Absolutely this, at the moment for me, with dc of similar age and knackeredness of ops wife, I can't imagine anything more off putting than being expected to get dressed up in costume or as pp has said 'loomed at' with sex toys to be inserted into my body! What are you wanting that's not the 'vanilla' you're complaining about? Is it something deathly unoriginal like anal or a threesome that you've seen on porn?

wyntersuhn · 02/01/2023 07:44

'Yes we've had the conversation plenty of times and I've suggested what we could do every time and it always ends up the same way, agreeing we'll give it a go and it always reverts to to same old routine when it happens'

Do you actually suggest it in the moment, or do you just expect her to read your mind and know what you want there and then? Do you ask her what she would be comfortable with, or is she secretly dreading you pushing her to do something she doesn't want? What are you doing to boost intimacy outside of your 'vanilla sex life'? Do you describe your sex life to her as 'vanilla', which to me would be a criticism and not something that would get me in the mood. Women are very complex sexual creatures, most of us don't get in the mood in a nano second and being exhausted by carrying the burden of daily life is not something that fires up our sexual energy. Maybe have a conversation with her about how she feels about your level of intimacy (not just sexual intimacy) and what you could do better, rather than focusing on what you think she could do better.

wyntersuhn · 02/01/2023 07:45

Oh, and this 'Do you touch your wife ie hug, kiss, cuddle on the couch without the expectation it will lead to sex? IME men stop the small gestures and only touch you when they want sex.'

Crackof · 02/01/2023 08:04

CallieQ · 02/01/2023 01:20

@Crackof He just said he does 50/50 round the house fgs

Sure. He said that. He might even believe it. Does that prove that it's true?

FurAndFeathers · 02/01/2023 08:11

julesob81 · 02/01/2023 00:53

We're a couple with no close relatives so we don't have the luxury of going out regularly. Although I cook and we try do at home date nights. I've suggested getting toys, mutual masturbation, and nothing too left field. Always met by yeah ok, but when it comes down to it...

So what toys have you bought? Or are you expecting her to do that?

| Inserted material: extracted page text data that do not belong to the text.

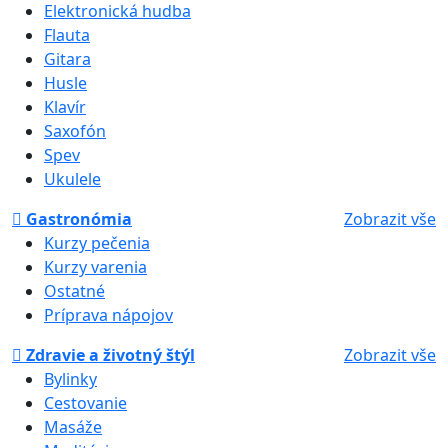
Elektronická hudba
Flauta
Gitara
Husle
Klavír
Saxofón
Spev
Ukulele
Gastronómia
Zobrazit vše
Kurzy pečenia
Kurzy varenia
Ostatné
Príprava nápojov
Zdravie a životný štýl
Zobrazit vše
Bylinky
Cestovanie
Masáže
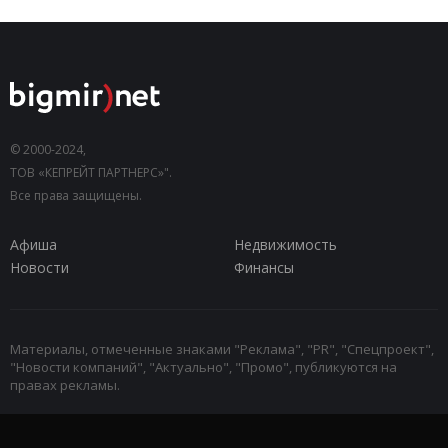
© 2000-2024,
ТОВ «КЕПРЕЙТ ПАРТНЕРС»".
Все права защищены.
Афиша
Недвижимость
Новости
Финансы
Материалы, отмеченные знаками "Реклама", "PR", "Спецпроект",
"Новости компаний", "Актуально", "Промо", публикуются на
правах рекламы.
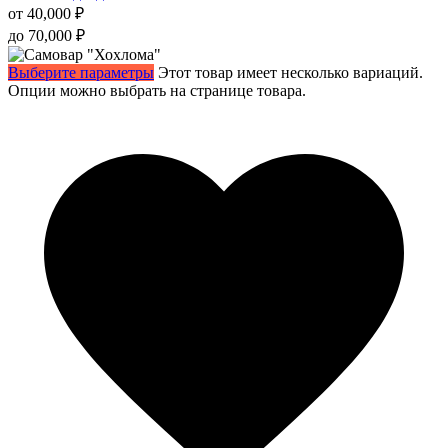
от
40,000
₽
до
70,000
₽
Выберите параметры
Этот товар имеет несколько вариаций.
Опции можно выбрать на странице товара.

You say you share the domestic load 59:50 but how much if the mental load to you carry? Do you sort your child’s PE kit, doctors appointments, childcare contracts, parents evenings, take time off when sick, plan meals etc etc

or do you think making the tea and reading a story makes up for all that ?

BackBeatTheWord · 02/01/2023 08:12

She's probably just a bit tired, touched out and has less energy for adventurous sex. My sex drive definitely dipped alot when I had young kids. DH helped by pulling his weight, ensuring I had time to myself and generally being a great partner etc but even with all that in place I didn't have the same enthusiasm for more than basic sex during those early years of parenting. For me it has come back as DC have become older and less demanding.

The one piece of advice, beyond patience, is not to let it turn into a battle. YANBU to miss your more exciting sex life but if she starts to see sex as a chore to keep you happy it'll be much harder to pick up her genuine enthusiasm later. It may be that for now she just doesn't have the energy for variety in the bedroom. She might want a partner who just gives her a cuddle done nights without asking for more or is just undemanding generally.

That doesn't mean you're unreasonable for feeling sex is important to you just that in the long term being patient while the kids are young will pay off with a relationship that actually lasts.